Meet our PhD students: Ed Brooker

Ed Brooker began his PhD on the Living with Feeling project in October 2017.  He completed his BA in History at the University of Cambridge, and holds master’s degrees from both Durham University and Birkbeck, University of London.  His work examines the relationship between conceptions of happiness, emotional well-being, and the urban ideal in the context of late Victorian London.


As any rush hour commuter knows, metropolitan life is seldom without its stresses and strains.  For most of us, withstanding these pressures involves the ability to cling to a fundamental belief that, for all that the city might at times infuriate, impoverish, exhaust or threaten us, it offers us none-the-less the prospect of happiness.  Yet a clear definition of how that happiness should be attained –and indeed the very possibility of its attainment– is an ever-elusive thing.

Should that self-same commuter glance down at the evening press, they will undoubtedly find themselves assailed by jeremiads lamenting the pressures and anxieties of city living.   Yet the turn of the page will bring them face to face with those visions of the good life through which we might seek emotional release and contentment.  Hedonistic pleasure, consumption, the pursuit of meaning and virtue, or escape to the comforts of hearth and home – all are proffered in some form as possible solutions to our dilemmas.  And all of this at a time when government pledges to promote not only our material prosperity, but also our broader quality of life; when London’s boroughs are frequently ranked according to the latest well-being index; and when the shelves of our local bookshop groan with tomes on mindfulness, healthy eating, or the latest Scandinavian or Japanese models of contentment.

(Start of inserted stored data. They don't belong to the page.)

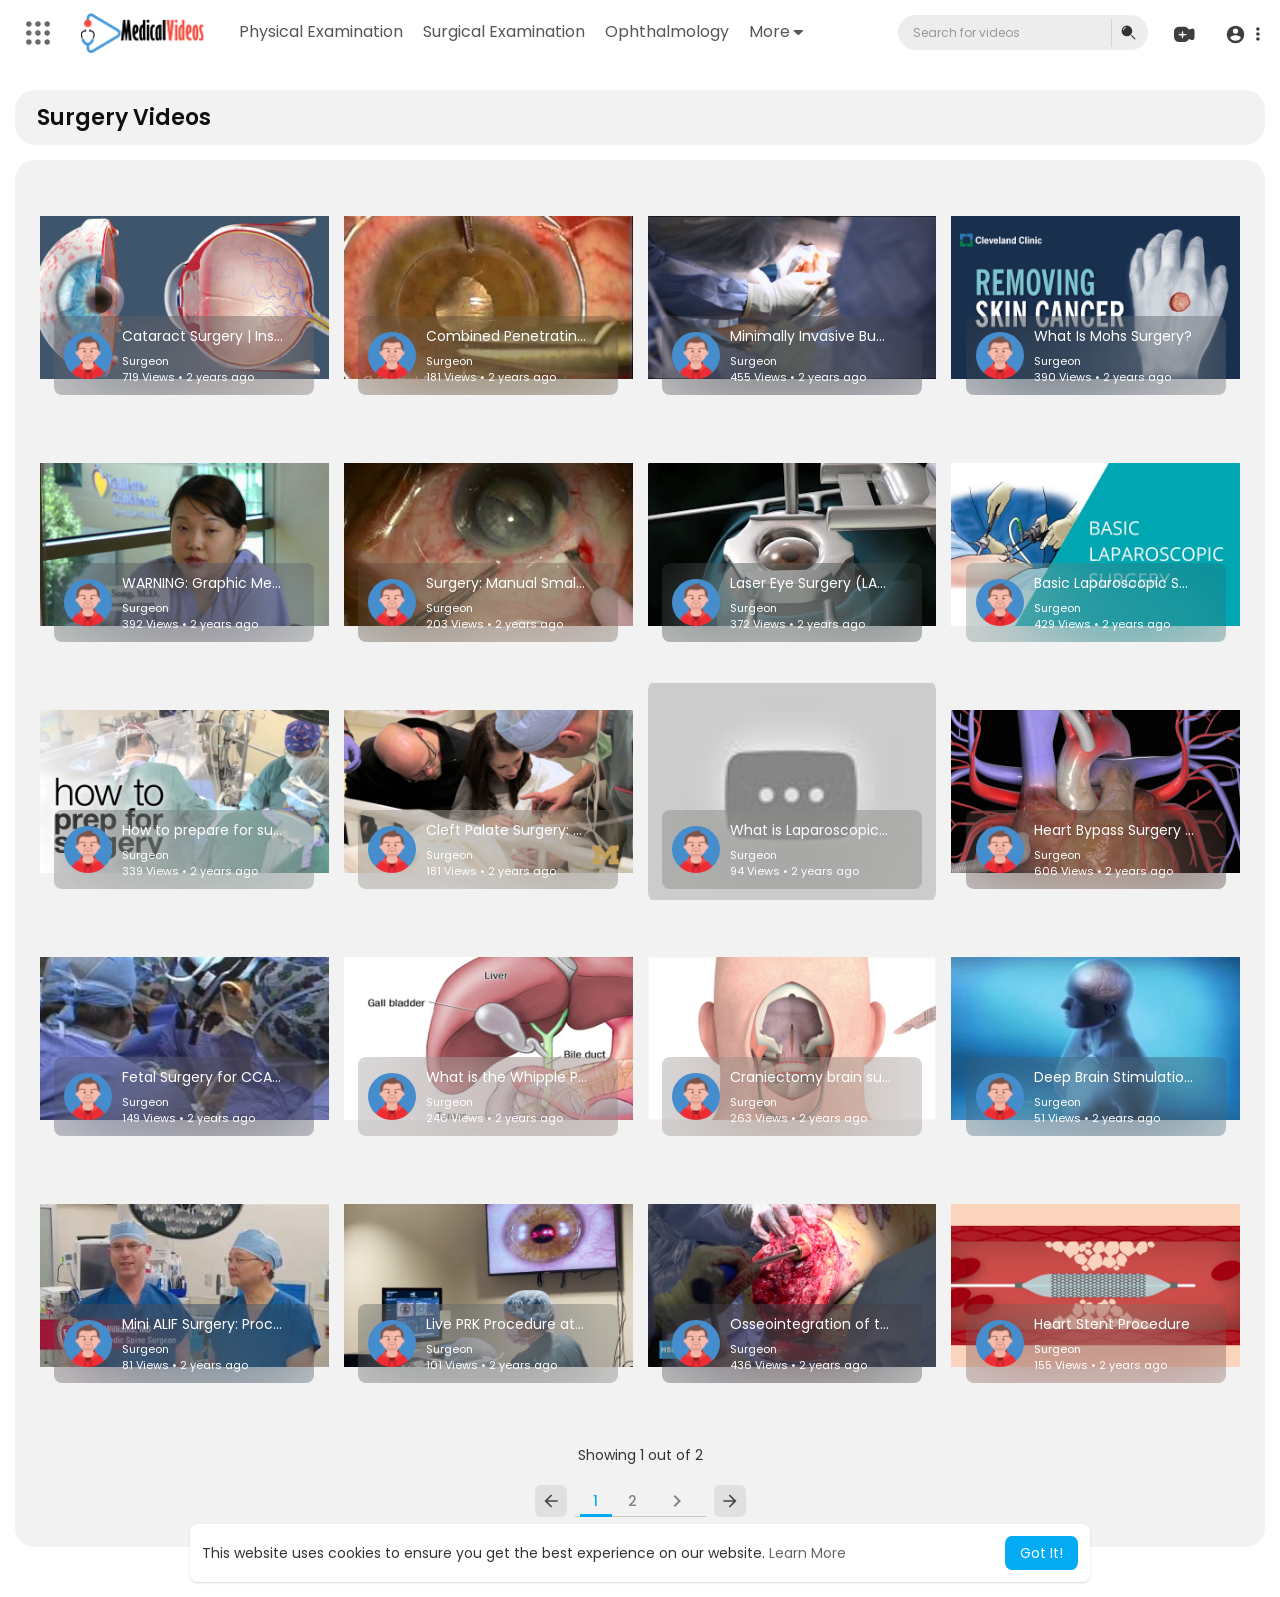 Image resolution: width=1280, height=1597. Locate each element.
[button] (1242, 33)
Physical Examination (321, 31)
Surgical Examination (504, 31)
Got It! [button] (1041, 1553)
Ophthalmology (667, 31)
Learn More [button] (807, 1553)
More (776, 31)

Happiness is surely one of the obsessions of our age – never more so than when it seems furthest from realisation.  Yet, as I discovered in my previous master’s work examining the diaries and journals of ordinary nineteenth-century Londoner’s, these paradoxes and preoccupations are far from new.  The idea of the city both as a machine for the production of happiness and, simultaneously, as a blight upon every human joy, are deeply rooted in nineteenth century debates regarding the urban ideal.

On the one hand, my work seeks to trace the development of these debates by placing them within the context of late Victorian and Edwardian London.  The decades between 1870 and 1914 were a crucial turning point in this regard, marked as they were by a sense of cultural, social and political upheaval which served to undermine an earlier, more naive faith in urban civilisation as a mechanism for perpetual progress.  From this crisis emerged new visions of the nature of the subjective well-being of individual Londoners, and of the metropole itself.  Yet the exact relationship between these conceptions both of happiness, and of the ideal city to which they attached, remains poorly understood.   What meanings then were given to happiness in this period?  What consequences did this have for the shape of the city and, more broadly, urban modernity itself?  And, ultimately perhaps, what legacy have these debates bequeathed to the London of the twenty-first century?

At the same time, I also hope to understand how these debates manifested themselves within everyday life.  How did individual Londoner’s seek happiness for themselves?  Did they conform to mainstream narratives, or did this search differ across individuals and communities?  In what ways were conceptions of happiness contested and given differing form?  And what lessons might the struggles of our Victorian and Edwardian forebears teach us in regard to our own search for contentment?